Ya les dije que soy fan de los desayunos, ¿no?

Además, pude disfrutar de un rico almuerzo junto a la pileta (¡las opciones de parrilla son buenísimas y siempre hay pescado también!) y una comida en el salón de noche junto a la barra  con unos Aperols como aperitivo antes de pasar a la mesa. ¡Un lujo!  

3- LAS OPCIONES DEPORTIVAS (Y AL AIRE LIBRE) 

Lo más lindo de este hotel es que está rodeado de naturaleza y de una cancha de golf espectacular. ¡Siempre vas a ver árboles, pasto y cielo alrededor!

Mi actividad preferida fue el tenis (las canchas son de polvo de ladrillo, ¡un golazo!) y reservamos con mi marido el horario del atardecer para no sufrir el calor (¡es la mejor hora para un partido al aire libre!).

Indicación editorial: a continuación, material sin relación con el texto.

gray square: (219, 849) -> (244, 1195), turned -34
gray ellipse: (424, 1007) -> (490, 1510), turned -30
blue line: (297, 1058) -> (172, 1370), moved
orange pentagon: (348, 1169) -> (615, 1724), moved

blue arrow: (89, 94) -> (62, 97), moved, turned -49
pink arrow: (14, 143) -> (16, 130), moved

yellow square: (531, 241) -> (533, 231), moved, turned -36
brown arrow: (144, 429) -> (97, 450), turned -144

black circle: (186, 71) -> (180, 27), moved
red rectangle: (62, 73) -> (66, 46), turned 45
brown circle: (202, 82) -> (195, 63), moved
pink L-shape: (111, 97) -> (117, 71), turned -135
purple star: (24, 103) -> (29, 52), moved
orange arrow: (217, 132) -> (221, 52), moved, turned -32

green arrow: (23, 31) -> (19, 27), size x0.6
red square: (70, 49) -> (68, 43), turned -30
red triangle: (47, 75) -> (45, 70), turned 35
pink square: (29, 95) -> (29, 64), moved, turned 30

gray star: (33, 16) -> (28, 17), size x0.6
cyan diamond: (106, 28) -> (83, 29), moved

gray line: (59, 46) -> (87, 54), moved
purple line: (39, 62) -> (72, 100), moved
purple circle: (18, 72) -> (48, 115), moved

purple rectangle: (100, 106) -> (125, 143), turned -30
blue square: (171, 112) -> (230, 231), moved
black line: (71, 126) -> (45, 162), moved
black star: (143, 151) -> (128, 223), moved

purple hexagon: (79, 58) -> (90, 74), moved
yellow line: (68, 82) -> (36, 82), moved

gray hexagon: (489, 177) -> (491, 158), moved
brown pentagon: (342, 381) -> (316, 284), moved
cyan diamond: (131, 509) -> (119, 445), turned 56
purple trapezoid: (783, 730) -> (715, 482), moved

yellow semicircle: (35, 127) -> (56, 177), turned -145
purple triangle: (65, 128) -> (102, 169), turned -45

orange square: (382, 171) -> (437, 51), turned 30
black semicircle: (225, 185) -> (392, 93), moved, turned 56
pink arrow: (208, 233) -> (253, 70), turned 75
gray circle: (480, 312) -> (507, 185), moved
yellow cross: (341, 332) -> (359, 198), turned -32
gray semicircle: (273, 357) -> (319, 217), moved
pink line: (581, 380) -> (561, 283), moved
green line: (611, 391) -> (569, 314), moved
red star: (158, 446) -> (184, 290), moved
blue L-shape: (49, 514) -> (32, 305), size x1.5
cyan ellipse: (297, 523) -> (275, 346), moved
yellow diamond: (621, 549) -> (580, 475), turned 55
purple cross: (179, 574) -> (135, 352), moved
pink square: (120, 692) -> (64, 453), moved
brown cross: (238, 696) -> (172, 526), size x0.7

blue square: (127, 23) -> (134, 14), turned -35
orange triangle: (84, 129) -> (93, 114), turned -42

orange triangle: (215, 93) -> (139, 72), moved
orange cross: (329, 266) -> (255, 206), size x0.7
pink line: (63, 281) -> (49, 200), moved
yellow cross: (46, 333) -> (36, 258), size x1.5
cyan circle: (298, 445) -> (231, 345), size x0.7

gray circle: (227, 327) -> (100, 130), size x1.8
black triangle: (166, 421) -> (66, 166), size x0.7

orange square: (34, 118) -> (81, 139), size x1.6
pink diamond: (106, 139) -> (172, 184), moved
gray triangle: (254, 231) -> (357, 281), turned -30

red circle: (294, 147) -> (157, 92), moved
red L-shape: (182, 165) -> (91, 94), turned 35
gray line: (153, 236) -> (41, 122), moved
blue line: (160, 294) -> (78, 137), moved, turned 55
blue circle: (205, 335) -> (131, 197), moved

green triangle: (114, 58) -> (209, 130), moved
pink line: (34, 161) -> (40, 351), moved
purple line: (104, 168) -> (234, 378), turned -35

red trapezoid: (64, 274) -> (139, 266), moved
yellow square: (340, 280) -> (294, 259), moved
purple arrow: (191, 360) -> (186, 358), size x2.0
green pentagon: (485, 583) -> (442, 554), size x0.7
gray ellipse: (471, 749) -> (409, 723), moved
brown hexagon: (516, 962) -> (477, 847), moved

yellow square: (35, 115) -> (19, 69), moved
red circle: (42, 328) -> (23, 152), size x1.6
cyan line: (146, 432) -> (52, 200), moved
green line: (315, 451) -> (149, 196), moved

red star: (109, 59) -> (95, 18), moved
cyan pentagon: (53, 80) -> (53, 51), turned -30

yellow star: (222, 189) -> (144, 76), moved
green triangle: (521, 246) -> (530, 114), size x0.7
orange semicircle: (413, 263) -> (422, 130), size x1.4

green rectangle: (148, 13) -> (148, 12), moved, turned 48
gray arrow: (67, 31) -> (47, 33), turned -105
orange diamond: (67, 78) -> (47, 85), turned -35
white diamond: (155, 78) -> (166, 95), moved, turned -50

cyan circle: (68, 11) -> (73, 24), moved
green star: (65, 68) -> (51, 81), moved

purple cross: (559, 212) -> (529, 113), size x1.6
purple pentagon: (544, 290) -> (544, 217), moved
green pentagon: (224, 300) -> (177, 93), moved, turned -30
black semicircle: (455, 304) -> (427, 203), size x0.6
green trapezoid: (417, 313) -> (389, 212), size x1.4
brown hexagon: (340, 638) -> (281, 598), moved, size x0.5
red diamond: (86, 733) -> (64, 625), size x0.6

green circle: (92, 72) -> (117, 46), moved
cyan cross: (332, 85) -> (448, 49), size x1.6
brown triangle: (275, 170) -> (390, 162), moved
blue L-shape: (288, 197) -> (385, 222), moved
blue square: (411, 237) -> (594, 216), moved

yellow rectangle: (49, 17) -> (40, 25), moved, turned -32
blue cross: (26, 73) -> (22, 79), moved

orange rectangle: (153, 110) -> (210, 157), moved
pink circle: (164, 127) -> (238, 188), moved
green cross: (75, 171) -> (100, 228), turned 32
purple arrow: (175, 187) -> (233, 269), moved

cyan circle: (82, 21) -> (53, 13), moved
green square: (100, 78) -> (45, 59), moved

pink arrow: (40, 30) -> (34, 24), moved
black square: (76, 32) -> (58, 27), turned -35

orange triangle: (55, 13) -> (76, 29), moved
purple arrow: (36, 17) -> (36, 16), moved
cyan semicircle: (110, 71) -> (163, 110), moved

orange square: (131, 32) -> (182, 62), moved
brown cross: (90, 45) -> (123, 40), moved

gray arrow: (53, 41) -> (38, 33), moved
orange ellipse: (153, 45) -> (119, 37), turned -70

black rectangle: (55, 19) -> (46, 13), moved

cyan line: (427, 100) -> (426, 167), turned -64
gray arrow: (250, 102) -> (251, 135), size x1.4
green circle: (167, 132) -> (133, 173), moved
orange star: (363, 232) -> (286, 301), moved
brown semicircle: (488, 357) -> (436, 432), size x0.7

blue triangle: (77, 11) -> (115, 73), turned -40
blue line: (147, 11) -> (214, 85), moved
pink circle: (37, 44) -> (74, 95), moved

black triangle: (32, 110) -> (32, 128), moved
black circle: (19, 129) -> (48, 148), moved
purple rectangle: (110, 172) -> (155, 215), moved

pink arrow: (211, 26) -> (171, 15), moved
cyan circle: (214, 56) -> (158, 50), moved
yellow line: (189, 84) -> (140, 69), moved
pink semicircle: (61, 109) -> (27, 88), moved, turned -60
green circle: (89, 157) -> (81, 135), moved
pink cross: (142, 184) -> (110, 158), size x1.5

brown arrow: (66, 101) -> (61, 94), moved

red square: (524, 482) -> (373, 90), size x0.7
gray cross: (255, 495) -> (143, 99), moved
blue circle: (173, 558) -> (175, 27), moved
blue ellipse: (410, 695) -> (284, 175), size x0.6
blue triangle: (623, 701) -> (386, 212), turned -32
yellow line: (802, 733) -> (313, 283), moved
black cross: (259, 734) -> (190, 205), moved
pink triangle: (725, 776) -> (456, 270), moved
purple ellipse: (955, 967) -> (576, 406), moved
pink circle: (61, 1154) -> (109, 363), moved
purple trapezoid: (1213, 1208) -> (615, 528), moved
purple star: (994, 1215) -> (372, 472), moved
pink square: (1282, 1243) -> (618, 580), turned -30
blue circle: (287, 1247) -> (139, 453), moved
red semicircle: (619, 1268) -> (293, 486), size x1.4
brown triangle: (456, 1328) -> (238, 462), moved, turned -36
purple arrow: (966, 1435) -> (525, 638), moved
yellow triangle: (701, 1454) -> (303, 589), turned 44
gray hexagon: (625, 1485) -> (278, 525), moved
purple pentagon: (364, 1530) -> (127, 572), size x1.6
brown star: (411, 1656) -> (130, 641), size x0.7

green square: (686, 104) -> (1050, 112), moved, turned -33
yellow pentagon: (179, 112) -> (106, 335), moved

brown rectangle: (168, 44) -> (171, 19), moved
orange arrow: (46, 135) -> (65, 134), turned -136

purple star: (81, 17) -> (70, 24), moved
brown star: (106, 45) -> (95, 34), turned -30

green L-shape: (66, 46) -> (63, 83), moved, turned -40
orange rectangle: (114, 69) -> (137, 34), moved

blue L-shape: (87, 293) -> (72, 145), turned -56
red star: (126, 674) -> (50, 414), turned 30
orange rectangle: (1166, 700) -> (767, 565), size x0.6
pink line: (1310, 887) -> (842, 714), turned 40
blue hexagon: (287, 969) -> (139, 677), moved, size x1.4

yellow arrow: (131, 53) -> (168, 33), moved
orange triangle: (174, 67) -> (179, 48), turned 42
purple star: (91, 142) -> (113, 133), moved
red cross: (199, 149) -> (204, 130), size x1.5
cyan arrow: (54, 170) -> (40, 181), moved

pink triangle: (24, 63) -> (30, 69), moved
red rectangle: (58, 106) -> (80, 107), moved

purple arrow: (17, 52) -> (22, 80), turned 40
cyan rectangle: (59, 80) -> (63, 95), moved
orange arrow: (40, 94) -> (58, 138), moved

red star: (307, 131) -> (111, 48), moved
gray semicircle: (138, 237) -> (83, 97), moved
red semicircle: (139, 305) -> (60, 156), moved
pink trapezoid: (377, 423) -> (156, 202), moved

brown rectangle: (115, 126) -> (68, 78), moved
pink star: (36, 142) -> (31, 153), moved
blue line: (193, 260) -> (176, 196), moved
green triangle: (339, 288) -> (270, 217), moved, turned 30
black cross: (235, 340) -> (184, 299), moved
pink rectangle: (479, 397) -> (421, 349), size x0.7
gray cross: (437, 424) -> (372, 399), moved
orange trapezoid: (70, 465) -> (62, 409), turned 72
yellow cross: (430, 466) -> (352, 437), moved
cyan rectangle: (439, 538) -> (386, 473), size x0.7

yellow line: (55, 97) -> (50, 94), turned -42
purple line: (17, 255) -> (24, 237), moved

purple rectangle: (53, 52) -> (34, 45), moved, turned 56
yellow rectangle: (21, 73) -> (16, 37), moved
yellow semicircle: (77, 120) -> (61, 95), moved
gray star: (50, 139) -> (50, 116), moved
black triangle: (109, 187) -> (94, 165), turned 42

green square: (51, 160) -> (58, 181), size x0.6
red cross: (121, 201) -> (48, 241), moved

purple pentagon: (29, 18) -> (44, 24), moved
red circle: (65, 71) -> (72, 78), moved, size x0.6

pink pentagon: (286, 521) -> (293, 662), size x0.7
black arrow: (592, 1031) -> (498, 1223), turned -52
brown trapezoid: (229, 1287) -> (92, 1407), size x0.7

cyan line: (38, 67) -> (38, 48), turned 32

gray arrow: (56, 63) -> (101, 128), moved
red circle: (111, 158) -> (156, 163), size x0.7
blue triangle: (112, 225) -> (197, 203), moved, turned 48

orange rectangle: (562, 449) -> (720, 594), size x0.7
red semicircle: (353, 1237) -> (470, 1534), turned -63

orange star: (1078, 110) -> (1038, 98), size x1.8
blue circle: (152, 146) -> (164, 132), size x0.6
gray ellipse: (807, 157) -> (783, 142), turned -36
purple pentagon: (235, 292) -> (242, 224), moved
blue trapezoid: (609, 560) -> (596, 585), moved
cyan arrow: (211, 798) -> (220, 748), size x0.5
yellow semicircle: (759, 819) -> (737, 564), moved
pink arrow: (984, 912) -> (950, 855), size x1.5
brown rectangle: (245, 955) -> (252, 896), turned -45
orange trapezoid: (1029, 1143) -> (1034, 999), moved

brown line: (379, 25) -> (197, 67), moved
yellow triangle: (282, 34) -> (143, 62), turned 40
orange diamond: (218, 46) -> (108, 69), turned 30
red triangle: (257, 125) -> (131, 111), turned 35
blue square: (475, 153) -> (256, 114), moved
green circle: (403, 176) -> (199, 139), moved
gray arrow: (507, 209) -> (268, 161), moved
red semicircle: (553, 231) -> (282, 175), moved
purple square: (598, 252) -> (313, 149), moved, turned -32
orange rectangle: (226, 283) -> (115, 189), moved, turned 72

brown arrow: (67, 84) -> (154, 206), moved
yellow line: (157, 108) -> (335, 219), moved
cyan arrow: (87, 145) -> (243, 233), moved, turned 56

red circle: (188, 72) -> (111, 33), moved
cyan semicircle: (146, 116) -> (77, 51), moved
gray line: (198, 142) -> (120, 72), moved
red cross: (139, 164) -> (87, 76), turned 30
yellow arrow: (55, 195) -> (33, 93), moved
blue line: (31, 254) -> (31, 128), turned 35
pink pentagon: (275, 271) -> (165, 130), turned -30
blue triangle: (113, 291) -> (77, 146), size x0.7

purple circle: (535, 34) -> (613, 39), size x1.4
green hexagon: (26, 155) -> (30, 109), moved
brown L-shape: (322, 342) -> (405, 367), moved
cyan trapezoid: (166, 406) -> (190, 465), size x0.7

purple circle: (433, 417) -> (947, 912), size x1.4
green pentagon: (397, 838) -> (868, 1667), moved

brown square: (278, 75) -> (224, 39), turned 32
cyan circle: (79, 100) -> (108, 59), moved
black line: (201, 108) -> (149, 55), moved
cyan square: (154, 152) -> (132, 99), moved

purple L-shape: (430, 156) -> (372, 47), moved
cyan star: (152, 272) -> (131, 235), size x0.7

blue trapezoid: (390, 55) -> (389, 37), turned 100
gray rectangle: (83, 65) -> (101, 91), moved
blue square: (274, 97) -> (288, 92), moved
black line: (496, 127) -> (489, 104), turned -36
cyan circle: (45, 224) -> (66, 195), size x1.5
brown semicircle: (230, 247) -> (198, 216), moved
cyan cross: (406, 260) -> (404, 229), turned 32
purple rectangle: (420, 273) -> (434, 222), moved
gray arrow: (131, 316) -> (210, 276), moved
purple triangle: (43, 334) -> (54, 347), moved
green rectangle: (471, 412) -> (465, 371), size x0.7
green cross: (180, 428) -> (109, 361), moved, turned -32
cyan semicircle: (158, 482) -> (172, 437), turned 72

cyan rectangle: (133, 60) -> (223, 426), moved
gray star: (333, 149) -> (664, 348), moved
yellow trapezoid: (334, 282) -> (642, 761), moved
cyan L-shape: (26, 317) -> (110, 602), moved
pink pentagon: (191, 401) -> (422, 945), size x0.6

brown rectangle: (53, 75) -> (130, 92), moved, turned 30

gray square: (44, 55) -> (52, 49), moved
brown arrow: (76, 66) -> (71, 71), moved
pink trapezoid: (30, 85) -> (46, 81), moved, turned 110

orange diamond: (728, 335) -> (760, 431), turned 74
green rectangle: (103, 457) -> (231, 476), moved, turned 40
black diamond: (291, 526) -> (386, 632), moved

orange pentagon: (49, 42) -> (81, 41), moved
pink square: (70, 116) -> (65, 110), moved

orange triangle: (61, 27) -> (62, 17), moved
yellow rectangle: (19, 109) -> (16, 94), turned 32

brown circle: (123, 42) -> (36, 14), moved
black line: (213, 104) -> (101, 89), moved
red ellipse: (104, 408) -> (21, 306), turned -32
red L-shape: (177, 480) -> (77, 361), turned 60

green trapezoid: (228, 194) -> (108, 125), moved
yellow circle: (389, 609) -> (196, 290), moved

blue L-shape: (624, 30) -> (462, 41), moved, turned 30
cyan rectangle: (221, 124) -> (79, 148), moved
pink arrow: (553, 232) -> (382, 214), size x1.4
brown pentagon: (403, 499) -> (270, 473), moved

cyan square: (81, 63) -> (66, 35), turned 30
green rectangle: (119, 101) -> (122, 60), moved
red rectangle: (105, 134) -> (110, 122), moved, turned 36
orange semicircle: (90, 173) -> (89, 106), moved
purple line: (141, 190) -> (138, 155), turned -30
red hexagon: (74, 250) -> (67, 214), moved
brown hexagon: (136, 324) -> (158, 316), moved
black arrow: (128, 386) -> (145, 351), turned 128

No te olvides de llevar tus propias raquetas y zapatillas de tenis. En la recepción reservás el horario de las canchas y pedís las pelotas.

Otra de mis actividades que más disfruté fueron los paseos en bici (¡amo pedalear!) y es una gran opción para empezar el día haciendo algo de ejercicio al aire libre.

Y aunque también me encanta nadar, en esta oportunidad no tuve tiempo de hacerlo (o sí, pero ¡preferí relajarme con una limonada bien fría en las reposeras: sorry not sorry! ). Asique si te gusta nadar, te recomiendo que lo hagas a primera hora de la mañana así podés tener la pileta toda para vos.

Dato para los golfistas: como huésped del hotel, accedés a un descuento especial si querés jugar al golf.

¡Qué linda que es la vida de hotel! ¿no?

¡Gracias HILTON PILAR por una experiencia de desconexión y disfrute a tan solo unos pocos kilómetros de la ciudad!